Le Edizioni Nuova Frontiera hanno presentato cinque volumi dedicati a Corben: nella “Collana Umanoidi” sono apparsi Le Mille e Una Notte, Il Mondo Straordinario di Richard Corben e Notti Bianche; la “Collana Nera” ha ospitato invece La Trilogia del Tempo e Sudori Freddi. Solo nel primo di questi libri si trova una serie lunga, gli altri si limitano ad antologizzare miniserie e storie autoconclusive alcune delle quali già apparse su rivista (desta un certo interesse vedere in Sudori Freddi la versione integra di Mangle Distruttore di Robots, precedentemente censurata su Alterlinus come ebbe modo di dimostrare Stefano Tamburini su Cannibale).

Anche la Casa Editrice Comic Art ha dedicato alcuni volumi alle storie di Corben, nella collana “Best Comics” (albi brossurati dal costo contenuto).
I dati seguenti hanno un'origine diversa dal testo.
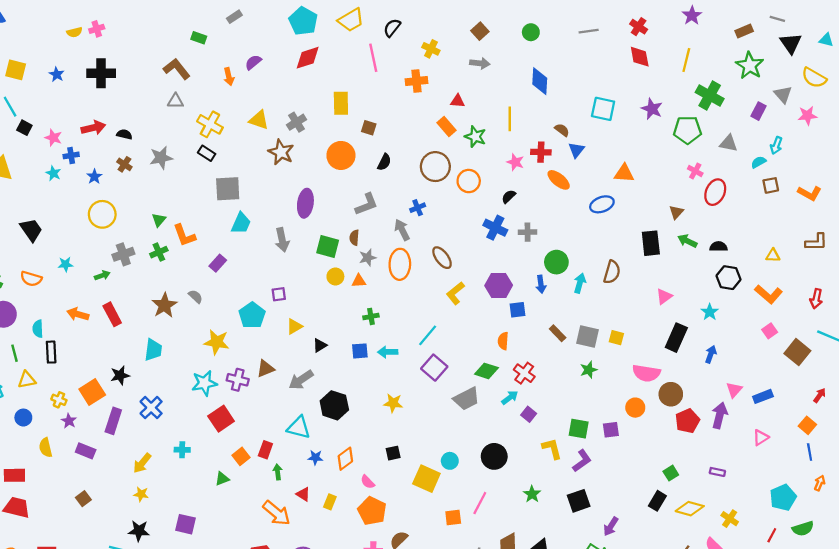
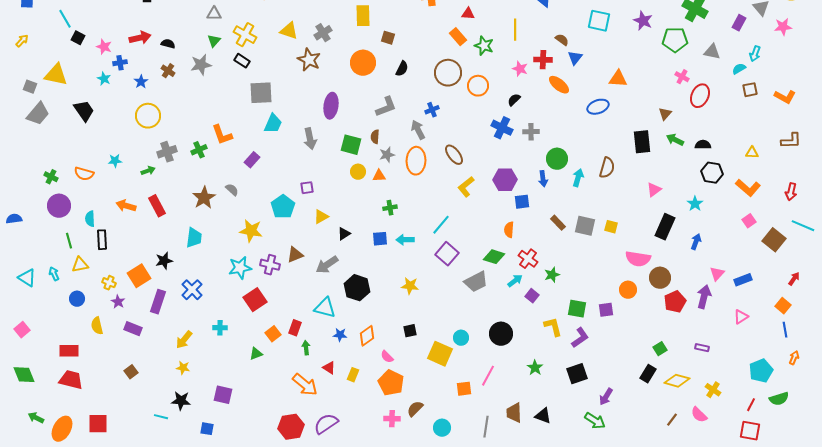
green triangle: (159, 220) -> (214, 41), moved
black trapezoid: (31, 230) -> (84, 111), moved
green star: (589, 370) -> (552, 275), moved

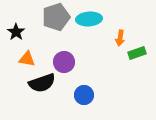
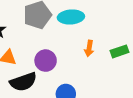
orange arrow: (120, 38) -> (89, 48), moved

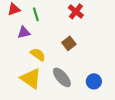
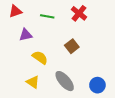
green line: (36, 14) -> (47, 16), moved, turned -64
yellow triangle: (31, 78) -> (33, 82), size x0.6

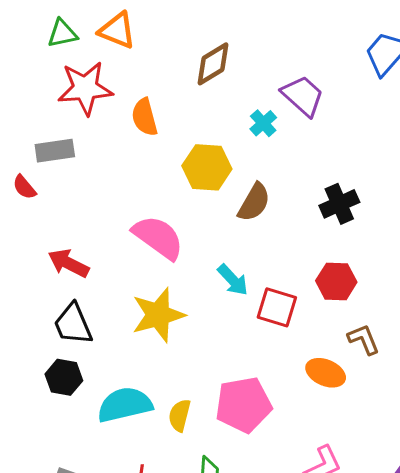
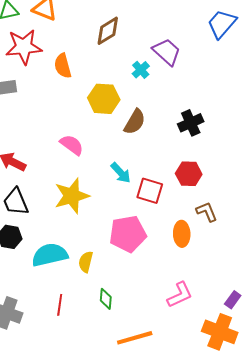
pink semicircle: (158, 237) -> (72, 145), size x0.7
orange ellipse: (326, 373) -> (182, 234), turned 65
pink pentagon: (243, 405) -> (128, 234), moved

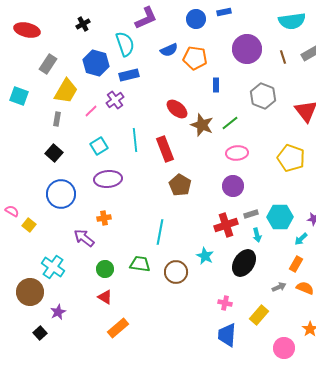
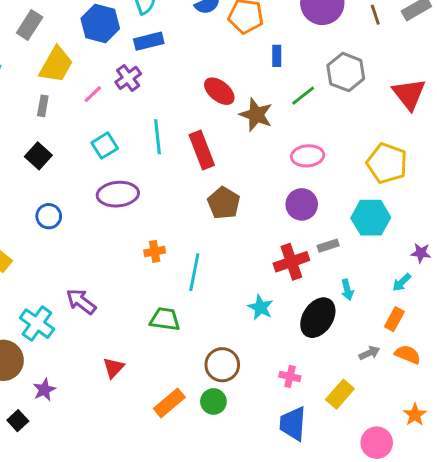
green line: (230, 123) -> (303, 96), moved
blue circle: (61, 194) -> (49, 216), size x0.6
cyan hexagon: (280, 217) -> (371, 218), moved
orange cross: (104, 218) -> (155, 251), moved
cyan arrow: (257, 235) -> (347, 290), moved
purple arrow: (84, 238) -> (81, 301), moved
green circle: (105, 269) -> (213, 401), moved
brown circle: (176, 272) -> (222, 365), moved
red triangle: (105, 297) -> (113, 368), turned 42
orange rectangle: (118, 328) -> (169, 403), moved

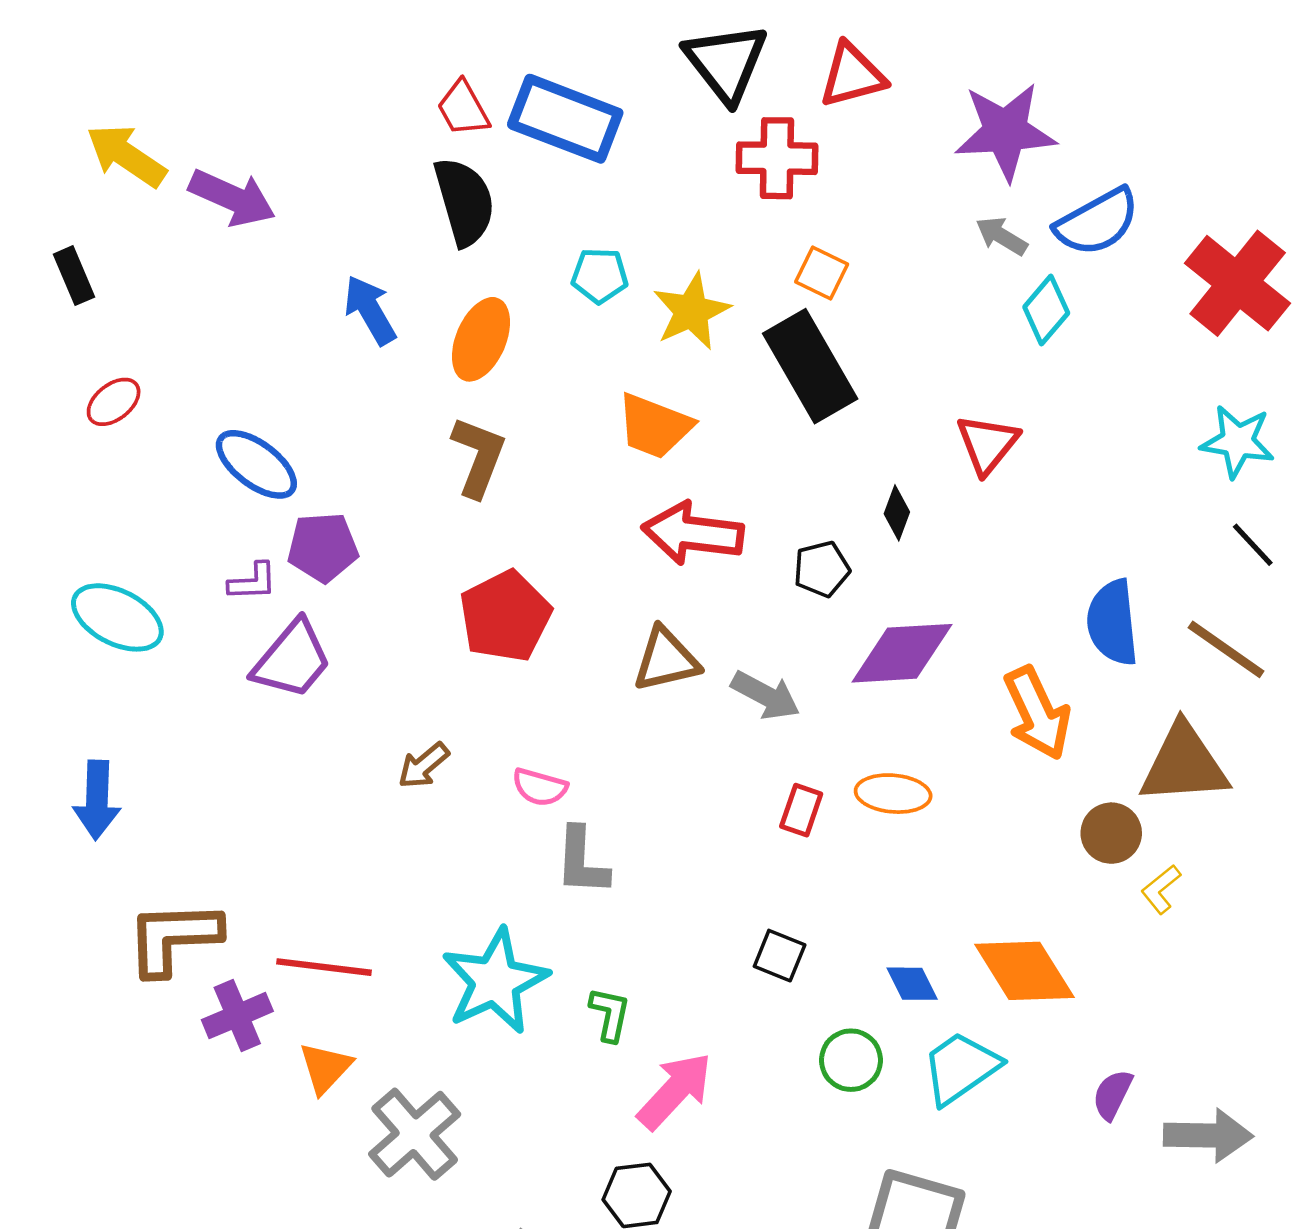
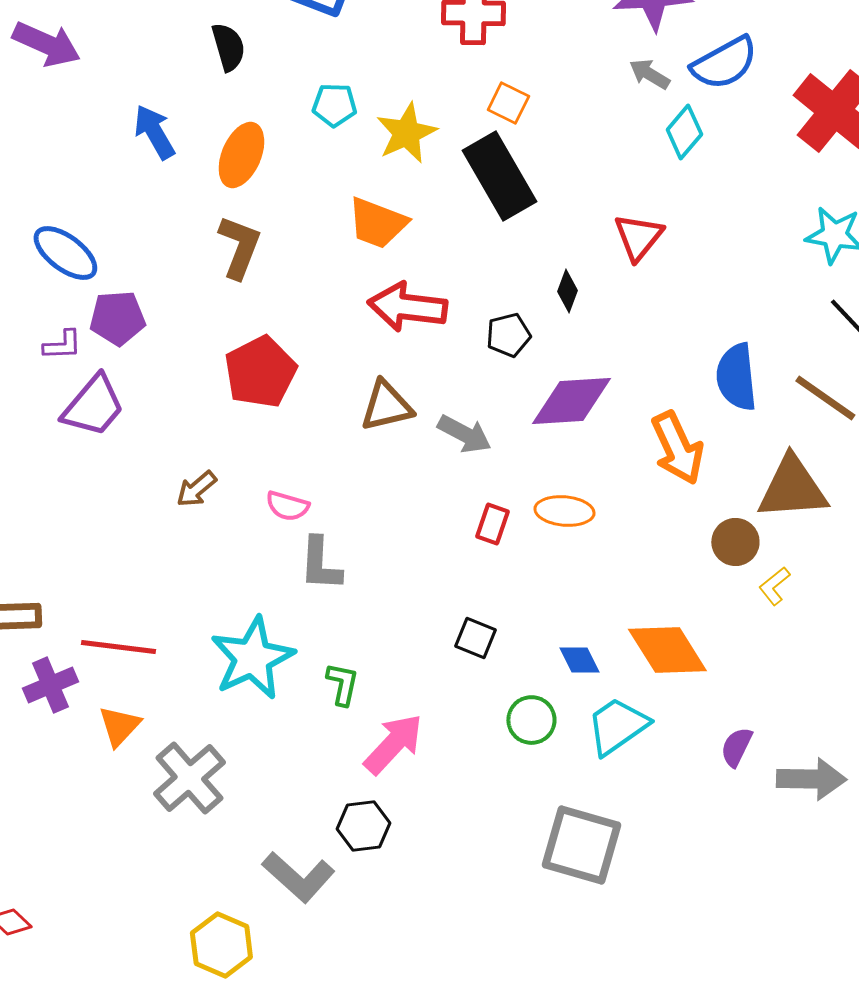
black semicircle: (464, 202) -> (228, 47), size x0.7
Si tratta di Jeremy Brood - Relatività, Figli di un Mondo Mutante, Den, Den: Elementi e Den: Figli del Fuoco (questi ultimi tre non sono ristampe del primo Den ma fanno parte del “nuovo corso” dell’eroe).
Infine, Gli Editori del Grifo hanno pubblicato Vic & Blood nella collana “Nuova Mongolfiera”. La storia, tratta dall’opera di Harlan Ellison, era stata presentata a puntate sull’Eternauta ma un buon mezzo centimetro della parte inferiore della tavole era stato tagliato.
Il progetto degli Editori del Grifo di una monografia dedicata a Corben nella collana “L’Autore e il Fumetto” è rimasto, appunto, solo un progetto.